In a minority of patients the disease does recur. Most cases of recurrence are not in fact true recurrence but are in fact disease persistence. It is far more common for an area of disease to be missed or only partially removed than for new disease to occur and most cases of “recurrent” endometriosis after surgery are examples of disease persistence due to incomplete removal of the disease. In such cases, thorough excision of all remaining disease will provide ongoing resolution of the disease. The problem of incomplete surgery lies at the heart of the belief that endometriosis is an incurable disease that always comes back. This is why patients who find themselves on a seemingly never ending carousel of repeated surgeries should start questioning how complete their surgery has been and whether their surgeon is sufficiently skilled to offer them optimal surgical care.
In rare cases, however, the disease may recur despite thorough excision surgery. Clinical observations made during second look procedures reveal that recurrence following excision surgery tends to occur at the margins of previous areas of excision. It is far less common for the disease to recur in new sites. Furthermore, recurrent disease tends to be more limited in presentation than the original manifestation of the disease (women with recurrent disease typically have less disease than at the time of their first surgery and recurrent disease is superficial). One possible explanation for the patterning of recurrence at the margins of previously excised areas is that the healing process itself may trigger vulnerable tracts of tissue that contain a latent potential to become endometriosis to then transform into new areas of subtle disease in some patients. Performing excision with wide margins around the areas of visible disease can help reduce the risk of recurrence.
The youngest patients may be at greater risk of disease recurrence although the data are mixed. A recent study found no recurrence in a small series of teenage patients following broad excision. Younger patients may present with more subtle presentations of the disease that are easier to overlook or areas of healthy appearing tissue may still harbor a latent potential to subsequently transform into endometriosis through a process of metaplasia (where one tissue type transforms into another tissue type). It is therefore important to treat endometriosis in teenagers with broad excision to minimize the risk of the patient later having to return for further surgery. Even in teenagers, most patients will experience complete and ongoing resolution of their disease following a single surgical excision procedure.

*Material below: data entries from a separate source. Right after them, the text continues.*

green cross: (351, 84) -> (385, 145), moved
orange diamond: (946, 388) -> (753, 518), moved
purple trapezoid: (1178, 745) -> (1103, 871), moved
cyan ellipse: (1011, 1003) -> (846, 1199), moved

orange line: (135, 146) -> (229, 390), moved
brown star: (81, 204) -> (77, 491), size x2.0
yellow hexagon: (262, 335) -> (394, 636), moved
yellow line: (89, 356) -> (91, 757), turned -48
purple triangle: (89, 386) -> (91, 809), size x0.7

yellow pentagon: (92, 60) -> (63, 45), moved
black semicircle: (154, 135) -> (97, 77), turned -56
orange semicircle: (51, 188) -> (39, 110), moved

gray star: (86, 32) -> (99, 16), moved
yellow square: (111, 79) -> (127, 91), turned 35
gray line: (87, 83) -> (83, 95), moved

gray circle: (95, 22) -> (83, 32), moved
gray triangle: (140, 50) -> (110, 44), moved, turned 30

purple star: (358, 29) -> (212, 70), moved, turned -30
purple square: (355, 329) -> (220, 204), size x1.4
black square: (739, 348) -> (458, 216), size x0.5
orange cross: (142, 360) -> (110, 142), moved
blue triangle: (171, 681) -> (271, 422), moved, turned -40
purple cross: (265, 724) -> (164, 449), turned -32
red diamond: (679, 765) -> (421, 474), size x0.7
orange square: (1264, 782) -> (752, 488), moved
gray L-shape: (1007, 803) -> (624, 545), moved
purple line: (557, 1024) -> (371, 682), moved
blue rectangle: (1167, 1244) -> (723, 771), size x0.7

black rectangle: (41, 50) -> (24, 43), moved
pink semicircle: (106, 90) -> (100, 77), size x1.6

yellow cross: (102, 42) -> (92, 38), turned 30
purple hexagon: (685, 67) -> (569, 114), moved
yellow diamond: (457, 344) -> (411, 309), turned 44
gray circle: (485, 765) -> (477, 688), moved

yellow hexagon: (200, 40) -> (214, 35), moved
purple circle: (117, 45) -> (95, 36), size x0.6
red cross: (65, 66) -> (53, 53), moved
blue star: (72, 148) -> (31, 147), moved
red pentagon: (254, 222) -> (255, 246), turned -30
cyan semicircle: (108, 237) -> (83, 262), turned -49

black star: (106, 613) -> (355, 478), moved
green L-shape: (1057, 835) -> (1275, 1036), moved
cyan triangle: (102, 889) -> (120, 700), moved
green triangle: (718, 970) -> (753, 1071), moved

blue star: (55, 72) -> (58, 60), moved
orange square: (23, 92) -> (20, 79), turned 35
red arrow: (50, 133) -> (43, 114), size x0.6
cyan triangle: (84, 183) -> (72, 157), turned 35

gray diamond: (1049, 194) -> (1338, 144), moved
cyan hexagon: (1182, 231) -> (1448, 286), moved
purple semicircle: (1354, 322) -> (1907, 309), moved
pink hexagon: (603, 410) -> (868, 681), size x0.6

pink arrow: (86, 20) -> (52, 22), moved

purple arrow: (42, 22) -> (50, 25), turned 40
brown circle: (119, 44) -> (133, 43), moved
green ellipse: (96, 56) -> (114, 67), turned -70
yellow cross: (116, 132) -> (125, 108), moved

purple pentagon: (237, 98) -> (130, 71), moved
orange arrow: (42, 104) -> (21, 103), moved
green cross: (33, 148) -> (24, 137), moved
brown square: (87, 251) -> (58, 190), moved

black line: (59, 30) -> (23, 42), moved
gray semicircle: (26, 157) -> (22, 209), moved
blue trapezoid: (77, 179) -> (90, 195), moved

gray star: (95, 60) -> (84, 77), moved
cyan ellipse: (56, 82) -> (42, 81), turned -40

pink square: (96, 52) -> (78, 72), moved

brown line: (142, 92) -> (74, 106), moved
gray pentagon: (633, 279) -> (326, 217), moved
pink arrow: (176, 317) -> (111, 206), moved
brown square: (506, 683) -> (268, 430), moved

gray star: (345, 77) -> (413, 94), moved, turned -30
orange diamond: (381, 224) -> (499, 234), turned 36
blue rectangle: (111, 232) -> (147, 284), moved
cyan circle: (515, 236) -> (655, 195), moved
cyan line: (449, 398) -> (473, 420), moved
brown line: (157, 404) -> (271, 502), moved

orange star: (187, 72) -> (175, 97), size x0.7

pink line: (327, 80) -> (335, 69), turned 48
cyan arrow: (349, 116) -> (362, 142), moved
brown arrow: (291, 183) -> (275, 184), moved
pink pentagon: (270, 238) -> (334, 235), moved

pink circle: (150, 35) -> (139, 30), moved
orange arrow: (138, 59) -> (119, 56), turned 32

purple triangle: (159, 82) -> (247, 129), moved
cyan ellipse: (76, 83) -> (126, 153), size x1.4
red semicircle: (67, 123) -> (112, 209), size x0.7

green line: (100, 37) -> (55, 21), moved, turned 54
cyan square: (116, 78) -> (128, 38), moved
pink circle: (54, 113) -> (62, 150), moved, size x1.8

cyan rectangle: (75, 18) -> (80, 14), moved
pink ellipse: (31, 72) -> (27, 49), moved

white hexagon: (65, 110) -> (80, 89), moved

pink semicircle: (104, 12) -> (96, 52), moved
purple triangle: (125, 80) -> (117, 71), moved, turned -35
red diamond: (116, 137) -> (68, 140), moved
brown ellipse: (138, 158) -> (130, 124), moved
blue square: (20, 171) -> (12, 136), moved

The sites in the body most likely to undergo “recurrence” following surgery are in fact the ovaries. In the case of ovarian disease deep within the ovarian tissue it may be difficult if not impossible to detect small focal areas of disease during surgery. Ovarian endometriomas can be excised but sometimes a patient will have other small areas of disease within the ovary that are only detected if they later develop into new endometriomas. The rate of recurrence following excision of an endometrioma (cystectomy) is estimated to be around 5%. Obviously the risk of recurrence varies depending on the skill of the surgeon.
Recurrence of deep disease is extremely rare. If an area of deep endometriosis is found following previous surgery it is highly likely that the initial surgery failed to completely remove the lesion.